The idea of “a darkness upon me that’s flooded in light” brings to mind a critical commentary I read recently on the artwork of Thomas Kinkade, who died earlier this year.:  “The Dark Light of Thomas Kinkade” by Daniel A. Siedell (patheos.com).  Siedell anchors an argument that Kindade’s work communicates a misleading even dangerous theological message in Kinkade’s own stated intentions: “I like to portray a world without the Fall.”  A world without the Fall, and thus sin, while appealing to our deepest nostalgia, is also a world without grace and redemption.  Siedell argues that Kinkade’s work “refuses to deal with the fallenness, brokenness, sinfulness of the world,” and consequently “refuses to take us to the end of ourselves, refuses the confrontations and disruption that could open us up to grace.”   In contrast, art that honestly portrays the depth of human suffering and brokenness that characterizes our condition “can and should at times kill us, destroy our pretensions to virtue, and thus help bring us to the point where we know our need for grace and can receive it.”
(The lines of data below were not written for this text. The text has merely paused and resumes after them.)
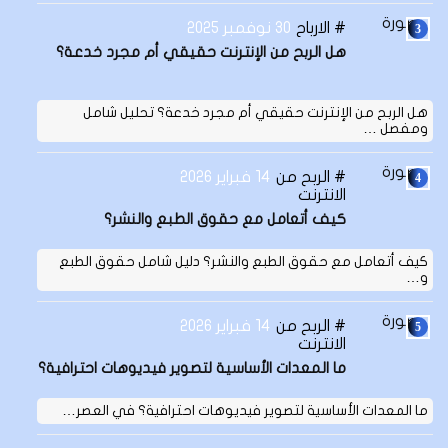
الارباح
30 نوفمبر 2025
هل الربح من الإنترنت حقيقي أم مجرد خدعة؟
هل الربح من الإنترنت حقيقي أم مجرد خدعة؟ تحليل شامل
ومفصل …
الربح من
14 فبراير 2026
الانترنت
كيف أتعامل مع حقوق الطبع والنشر؟
كيف أتعامل مع حقوق الطبع والنشر؟ دليل شامل حقوق الطبع
و…
الربح من
14 فبراير 2026
الانترنت
ما المعدات الأساسية لتصوير فيديوهات احترافية؟
ما المعدات الأساسية لتصوير فيديوهات احترافية؟ في العصر…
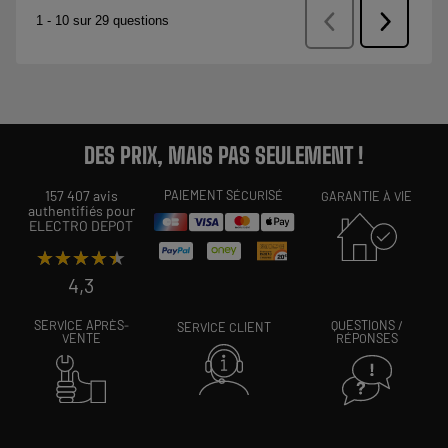
DES PRIX, MAIS PAS SEULEMENT !
157 407 avis
PAIEMENT SÉCURISÉ
GARANTIE À VIE
authentifiés pour
ELECTRO DEPOT
★★★★★
★★★★★
4,3
SERVICE APRÈS-
QUESTIONS /
SERVICE CLIENT
VENTE
RÉPONSES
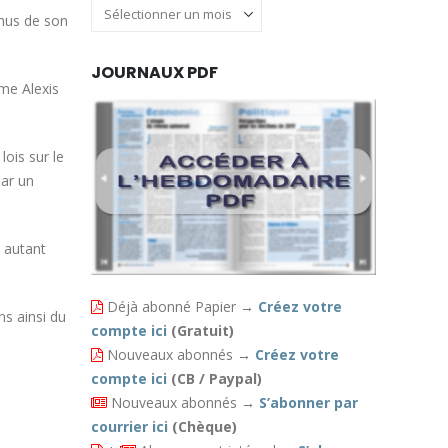
Archives
enus de son
JOURNAUX PDF
me Alexis
lois sur le
par un
é autant
Déjà abonné Papier
→
Créez votre
ns ainsi du
compte ici
(Gratuit)
Nouveaux abonnés
→
Créez votre
compte ici
(CB / Paypal)
Nouveaux abonnés
→
S’abonner par
courrier ici
(Chèque)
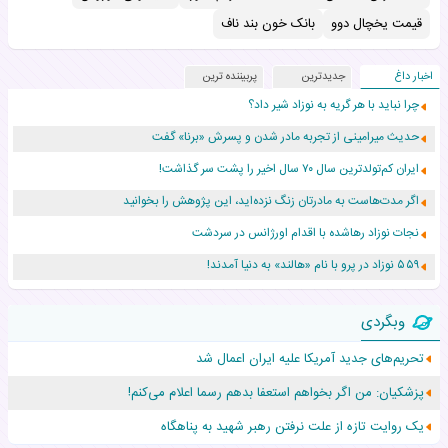
قیمت یخچال دوو
بانک خون بند ناف
اخبار داغ
جدیدترین
پربیننده ترین
چرا نباید با هر گریه به نوزاد شیر داد؟
حدیث میرامینی از تجربه مادر شدن و پسرش «برنا» گفت
ایران کم‌تولدترین سال ۷۰ سال اخیر را پشت سر گذاشت!
اگر مدت‌هاست به مادرتان زنگ نزده‌اید، این پژوهش را بخوانید
نجات نوزاد رهاشده با اقدام اورژانس در سردشت
۵۵۹ نوزاد در پرو با نام «هالند» به دنیا آمدند!
زن ۲۴ ساله پس از درمان سرطان رحم، مادر شد
وبگردی
افزایش قد این دختر، چند میلیون دلار برای پدرش خرج داشته
تحریم‌های جدید آمریکا علیه ایران اعمال شد
حرکت غیرقانونی یک پرستار، جان دوقلوها را نجات داد!
پزشکیان: من اگر بخواهم استعفا بدهم رسما اعلام می‌کنم!
عجیب‌ترین تولد در ۵/۵/۵ امسال که همه را شوکه کرد!
یک روایت تازه از علت نرفتن رهبر شهید به پناهگاه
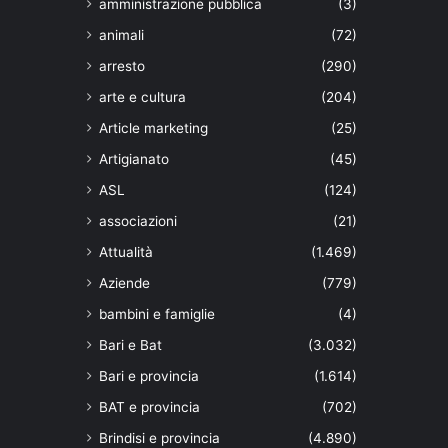
amministrazione pubblica
(3)
animali
(72)
arresto
(290)
arte e cultura
(204)
Article marketing
(25)
Artigianato
(45)
ASL
(124)
associazioni
(21)
Attualità
(1.469)
Aziende
(779)
bambini e famiglie
(4)
Bari e Bat
(3.032)
Bari e provincia
(1.614)
BAT e provincia
(702)
Brindisi e provincia
(4.890)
Thomas Kinkade’s A Peaceful Retreat

Darkness often does not look dark:  evil is most powerful and destructive when it looks like light.   In the context of warning the church against those who would use religion as a means to control and exploit, the apostle Paul exclaims, “And no wonder, for Satan himself masquerades as an angel of light.  It is not surprising then that his servants masquerade as servants of righteousness” (2 Corinthians 11:14-15).   Jesus refers to Satan as the “father of lies.”  The Evil One destroys by deceit and illusion, thus disguising himself as light.
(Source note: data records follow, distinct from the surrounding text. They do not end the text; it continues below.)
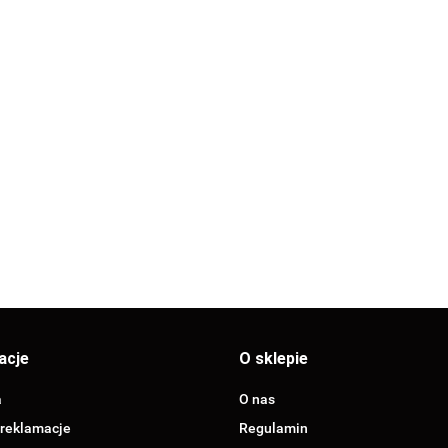
RM
SANHA THERM
SANHA THERM
SANHA THERM
SA
 2K
ŁUK 45° PxPZ 1K
ŁUK 90° PxPZ 1K
ŁUK 90° PxPZ 1K
ŁU
8)
28 (12404028)
22 (124001A22)
28 (124001A28)
22
13.65
10.06
13.63
10
acje
O sklepie
a
O nas
 reklamacje
Regulamin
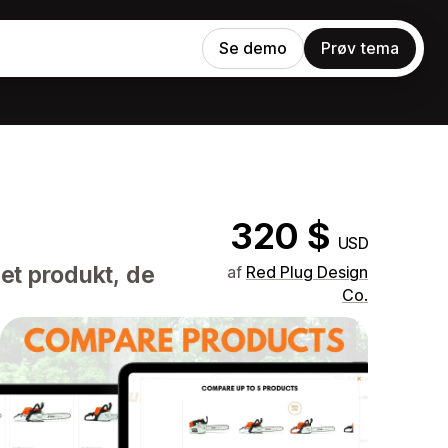
Se demo
Prøv tema
320 $
USD
det produkt, de
af
Red Plug Design
Co.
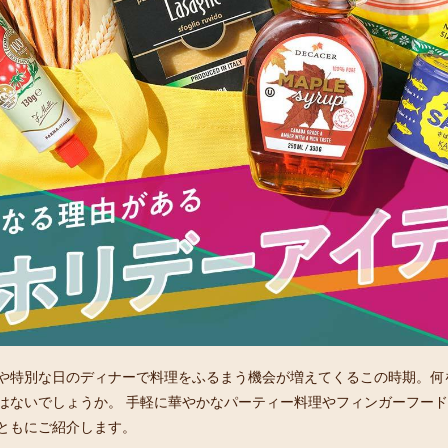
や特別な日のディナーで料理をふるまう機会が増えてくるこの時期。何
はないでしょうか。 手軽に華やかなパーティー料理やフィンガーフー
ともにご紹介します。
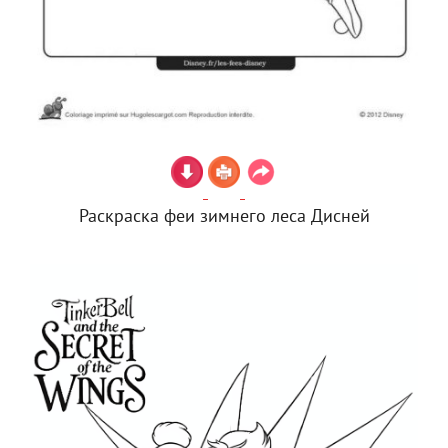
Раскраска феи зимнего леса Дисней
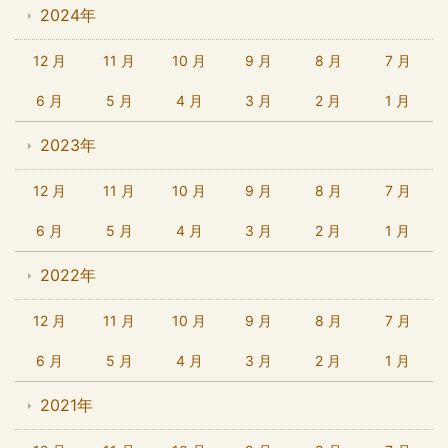
2024年
12 月
11 月
10 月
9 月
8 月
7 月
6 月
5 月
4 月
3 月
2 月
1 月
2023年
12 月
11 月
10 月
9 月
8 月
7 月
6 月
5 月
4 月
3 月
2 月
1 月
2022年
12 月
11 月
10 月
9 月
8 月
7 月
6 月
5 月
4 月
3 月
2 月
1 月
2021年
One form of “light” that shrouds darkness is law-based religion.  Religion that centers on rule-keeping, that supplies us with pages of “fine print that tell me what’s wrong and what’s right”, gives us a deluded sense of assurance that our souls are right with God and distorted sense of pride that our adherence to the law makes us better than others.  When we narrowly construe evil as a property of child-molesters, genocidal dictators, corrupt politicians, and greedy tycoons (the evil that ‘comes in black’), we are blinded to the evil that is closest to us – the evil in ourselves and our families (that ‘comes in white’).   Such was the religion of the Pharisees whose strict preoccupation with religions laws and traditions blinded them to the darkness within their hard hearts and to the Light of the World, Jesus, who dwelt among them.  Jesus condemned such an approach to religion in the strongest terms:

Woe to you, scribes and Pharisees, hypocrites!  For you are like whitewashed tombs which on the outside appear beautiful, but inside they are full of dead men’s bones and all uncleanness.  So you, too, outwardly appear righteous to men, but inwardly you are full of hypocrisy and lawlessness (Matthew 23:28).

Darkness flooded in light is essentially wicked, but appears to be good on the surface.  Why should one be “frightened by those who don’t see it”?  Evil that looks evil is easier to run from and escape.  Evil that “comes in white” can destroy our lives and send our souls into forever darkness while we are totally oblivious to its devastation.  Furthermore “those who don’t see it,”  especially when they are in position of influence, will lead others on the same path of destruction.  Thus, Jesus also pronounces condemnation on the Pharisees “because you shut off the kingdom of heaven from people” and “because you travel around on sea and land to make one proselyte; and when he becomes one, you make him twice as much a son of hell as yourselves” (23:13, 15).  Think of the horrors of Jerry Sandusky, who was found guilty last week on multiple charges of sexual crimes against children.  What makes this case so frightening is that he used his charity, an organization established to help troubled children, something ‘white,’ as a vehicle to carry out his wicked schemes.  This same principle is at work in clergymen, teachers, or close family members that abuse children.  They are even more frightening because the darkness is concealed.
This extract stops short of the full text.